I’ve long appreciated the idea and practice of cross-cultural “literacy,”,that is, the ability to internalize and respectfully embody and use the knowledge, language and tools of our “adversaries” and complements.

For example, as a lifelong Yankees fan (from Dad’s knee), I also came around (after emigrating to Massachusetts in the early 80s) to simultaneously love and follow the Red Sox (based on situation, friends, year and standings, of course!) As a Jewish, suburban kid, I long ago strategically embraced the spirit and celebration of both Chanukah and Christmas. As a dedicated, continental hitch-hiker in the 70s and 80s, I learned to jibe comfortably with all classes of people: stock brokers, construction workers, right wingers and hippies, alike, as well as professionals, borderline personalities, gangsters, cops, and rednecks.

Operating for years perched on the cultural cusp between “backyard garden” and a “real farm” allowed this wannabe grower to thoroughly glean the best of both worlds. For example, we’ve long exploited traditional gardening “tricks” like hand pollination, seed saving, cloning, and natural pest control, (areas where conventional farming methods can be cumbersome, costly and toxic). But we have also learned to shamelessly utilize professional grade hoop houses, row covers, improved seed, and other potent tools of commercial agriculture. (Who says you can’t root for both the Sox and Yankees!)

Now, I’ll be the first to admit to an underlying privilege of not having to make an actual living from this tiny farm, which liberates us to experiment more, take bigger risks, and to hand grow (crops, animals, interns, etc,) that aren’t necessarily “profitable” in the traditional sense.
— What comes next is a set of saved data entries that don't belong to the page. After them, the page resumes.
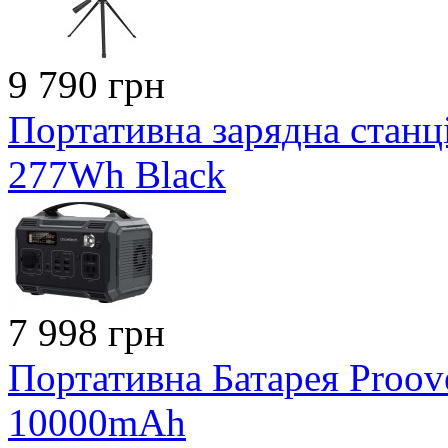
9 790 грн
Портативна зарядна стан
277Wh Black
7 998 грн
Портативна Батарея Proo
10000mAh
Having other income and living low permitted us to remain a “mission-driven” farm, freed from measuring every person, plant and project through the crucible of commerce.

Living crops (and animals) can teach us profound lessons, since they take nothing personally, harbor no grudges, and remain reliably, dispassionately themselves, responding faithfully to Earth’s rhythms without conceit, regret, anger or ennui. Nurturing and harvesting living sustenance also helps us refocus the mundane yet critical functions of our OWN biology: food, water, protection from the elements, and our sometimes tenuous, but always vital connection with the “herd.”
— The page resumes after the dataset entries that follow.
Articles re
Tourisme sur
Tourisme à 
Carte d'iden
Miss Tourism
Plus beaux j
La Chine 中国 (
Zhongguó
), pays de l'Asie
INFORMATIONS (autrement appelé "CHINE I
We live in a time where the permaculture and food movements have merged, joined forces and spawned thousands of diverse and brilliant “offspring,” further blurring the dubious divide between “real farmers” and the rest of us. But whether you are a “bona fide” farmer, a “backyard warrior,” food fanatic, or some unique hybrid thereof, nurturing green life and feeding others healthy food will always be a timely mission and potent antidote to the latest, soul-crushing news cycle.

Apologists for corporate agriculture reflexively impugn “organic” and “regenerative” solutions offered for the world’s thorniest (food, climate and energy) problems while rationalizing the continued necessity of their “extractive,” industrial model. But the sum effect of all of us energized amateurs goes far beyond bushels per acre or dollars per hour.

Enlightened horticulture (on any scale) also nourishes the soul AND the heart, while supporting a vibrant local community, on so many levels. For a growing legion of inspired micro-producers, the raison d’etre is no longer simply production and sales, but also long-term land stewardship, soil building and carbon sequestration, education, mentoring, community and legacy.’Cause, now, we’re all “farming on the fringe”… 

Danny Botkin teaches permaculture and manages Laughing Dog Farm, a diversified micro-farm in Gill.